> [TASK DESCRIPTION]: The full data must be written out exactly, with every line included.

> [DATASET RECORDS]:

== == ==

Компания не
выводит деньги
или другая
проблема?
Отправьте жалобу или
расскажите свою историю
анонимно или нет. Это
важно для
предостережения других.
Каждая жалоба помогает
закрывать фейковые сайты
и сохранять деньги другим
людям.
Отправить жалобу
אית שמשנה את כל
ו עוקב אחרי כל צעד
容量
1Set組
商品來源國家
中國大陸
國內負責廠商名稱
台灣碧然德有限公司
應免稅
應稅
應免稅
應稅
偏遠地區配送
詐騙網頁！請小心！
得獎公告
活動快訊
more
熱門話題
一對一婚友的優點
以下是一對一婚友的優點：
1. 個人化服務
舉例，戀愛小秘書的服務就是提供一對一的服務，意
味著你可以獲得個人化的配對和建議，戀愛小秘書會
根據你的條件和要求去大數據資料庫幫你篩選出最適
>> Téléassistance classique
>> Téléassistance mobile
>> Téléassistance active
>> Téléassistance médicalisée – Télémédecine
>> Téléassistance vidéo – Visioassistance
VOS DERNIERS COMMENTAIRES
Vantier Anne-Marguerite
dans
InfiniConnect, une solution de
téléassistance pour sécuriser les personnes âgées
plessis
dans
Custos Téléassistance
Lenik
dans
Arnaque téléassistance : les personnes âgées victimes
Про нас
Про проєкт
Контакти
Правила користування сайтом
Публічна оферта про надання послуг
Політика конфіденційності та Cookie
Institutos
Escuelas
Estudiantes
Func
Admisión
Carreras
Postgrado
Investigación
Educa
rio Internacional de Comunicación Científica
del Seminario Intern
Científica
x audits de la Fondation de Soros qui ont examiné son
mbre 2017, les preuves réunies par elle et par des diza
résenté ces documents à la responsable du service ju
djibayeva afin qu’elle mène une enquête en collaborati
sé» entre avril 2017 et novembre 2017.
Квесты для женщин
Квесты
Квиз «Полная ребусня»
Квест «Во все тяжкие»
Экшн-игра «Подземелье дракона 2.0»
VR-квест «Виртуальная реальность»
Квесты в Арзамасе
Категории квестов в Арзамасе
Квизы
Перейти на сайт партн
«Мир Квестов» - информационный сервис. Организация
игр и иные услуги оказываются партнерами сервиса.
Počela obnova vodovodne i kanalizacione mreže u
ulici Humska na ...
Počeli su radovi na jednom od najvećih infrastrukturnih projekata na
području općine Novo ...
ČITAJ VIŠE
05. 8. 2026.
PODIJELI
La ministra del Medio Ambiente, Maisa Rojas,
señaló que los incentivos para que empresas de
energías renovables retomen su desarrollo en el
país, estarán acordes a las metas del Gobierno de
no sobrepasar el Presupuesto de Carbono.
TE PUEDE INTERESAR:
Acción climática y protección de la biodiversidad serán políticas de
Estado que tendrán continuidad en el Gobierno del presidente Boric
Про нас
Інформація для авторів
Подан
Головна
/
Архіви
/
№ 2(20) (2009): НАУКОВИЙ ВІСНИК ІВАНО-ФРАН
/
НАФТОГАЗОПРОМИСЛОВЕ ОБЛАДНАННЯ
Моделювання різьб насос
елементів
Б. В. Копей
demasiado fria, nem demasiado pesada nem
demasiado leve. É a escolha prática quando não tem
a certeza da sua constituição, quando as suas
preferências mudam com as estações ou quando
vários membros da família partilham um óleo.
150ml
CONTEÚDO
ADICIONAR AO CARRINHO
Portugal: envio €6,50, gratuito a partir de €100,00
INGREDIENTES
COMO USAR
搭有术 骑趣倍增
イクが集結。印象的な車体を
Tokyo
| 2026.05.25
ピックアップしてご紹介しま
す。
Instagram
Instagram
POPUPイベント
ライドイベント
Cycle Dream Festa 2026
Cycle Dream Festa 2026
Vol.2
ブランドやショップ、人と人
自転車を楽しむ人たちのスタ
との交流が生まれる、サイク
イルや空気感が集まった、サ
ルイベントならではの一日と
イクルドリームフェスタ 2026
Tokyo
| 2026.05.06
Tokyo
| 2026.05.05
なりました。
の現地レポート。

== == ==

> [YOUR RESPONSE]:
Компания не
выводит деньги
или другая
проблема?
Отправьте жалобу или
расскажите свою историю
анонимно или нет. Это
важно для
предостережения других.
Каждая жалоба помогает
закрывать фейковые сайты
и сохранять деньги другим
людям.
Отправить жалобу
אית שמשנה את כל
ו עוקב אחרי כל צעד
容量
1Set組
商品來源國家
中國大陸
國內負責廠商名稱
台灣碧然德有限公司
應免稅
應稅
應免稅
應稅
偏遠地區配送
詐騙網頁！請小心！
得獎公告
活動快訊
more
熱門話題
一對一婚友的優點
以下是一對一婚友的優點：
1. 個人化服務
舉例，戀愛小秘書的服務就是提供一對一的服務，意
味著你可以獲得個人化的配對和建議，戀愛小秘書會
根據你的條件和要求去大數據資料庫幫你篩選出最適
>> Téléassistance classique
>> Téléassistance mobile
>> Téléassistance active
>> Téléassistance médicalisée – Télémédecine
>> Téléassistance vidéo – Visioassistance
VOS DERNIERS COMMENTAIRES
Vantier Anne-Marguerite
dans
InfiniConnect, une solution de
téléassistance pour sécuriser les personnes âgées
plessis
dans
Custos Téléassistance
Lenik
dans
Arnaque téléassistance : les personnes âgées victimes
Про нас
Про проєкт
Контакти
Правила користування сайтом
Публічна оферта про надання послуг
Політика конфіденційності та Cookie
Institutos
Escuelas
Estudiantes
Func
Admisión
Carreras
Postgrado
Investigación
Educa
rio Internacional de Comunicación Científica
del Seminario Intern
Científica
x audits de la Fondation de Soros qui ont examiné son
mbre 2017, les preuves réunies par elle et par des diza
résenté ces documents à la responsable du service ju
djibayeva afin qu’elle mène une enquête en collaborati
sé» entre avril 2017 et novembre 2017.
Квесты для женщин
Квесты
Квиз «Полная ребусня»
Квест «Во все тяжкие»
Экшн-игра «Подземелье дракона 2.0»
VR-квест «Виртуальная реальность»
Квесты в Арзамасе
Категории квестов в Арзамасе
Квизы
Перейти на сайт партн
«Мир Квестов» - информационный сервис. Организация
игр и иные услуги оказываются партнерами сервиса.
Počela obnova vodovodne i kanalizacione mreže u
ulici Humska na ...
Počeli su radovi na jednom od najvećih infrastrukturnih projekata na
području općine Novo ...
ČITAJ VIŠE
05. 8. 2026.
PODIJELI
La ministra del Medio Ambiente, Maisa Rojas,
señaló que los incentivos para que empresas de
energías renovables retomen su desarrollo en el
país, estarán acordes a las metas del Gobierno de
no sobrepasar el Presupuesto de Carbono.
TE PUEDE INTERESAR:
Acción climática y protección de la biodiversidad serán políticas de
Estado que tendrán continuidad en el Gobierno del presidente Boric
Про нас
Інформація для авторів
Подан
Головна
/
Архіви
/
№ 2(20) (2009): НАУКОВИЙ ВІСНИК ІВАНО-ФРАН
/
НАФТОГАЗОПРОМИСЛОВЕ ОБЛАДНАННЯ
Моделювання різьб насос
елементів
Б. В. Копей
demasiado fria, nem demasiado pesada nem
demasiado leve. É a escolha prática quando não tem
a certeza da sua constituição, quando as suas
preferências mudam com as estações ou quando
vários membros da família partilham um óleo.
150ml
CONTEÚDO
ADICIONAR AO CARRINHO
Portugal: envio €6,50, gratuito a partir de €100,00
INGREDIENTES
COMO USAR
搭有术 骑趣倍增
イクが集結。印象的な車体を
Tokyo
| 2026.05.25
ピックアップしてご紹介しま
す。
Instagram
Instagram
POPUPイベント
ライドイベント
Cycle Dream Festa 2026
Cycle Dream Festa 2026
Vol.2
ブランドやショップ、人と人
自転車を楽しむ人たちのスタ
との交流が生まれる、サイク
イルや空気感が集まった、サ
ルイベントならではの一日と
イクルドリームフェスタ 2026
Tokyo
| 2026.05.06
Tokyo
| 2026.05.05
なりました。
の現地レポート。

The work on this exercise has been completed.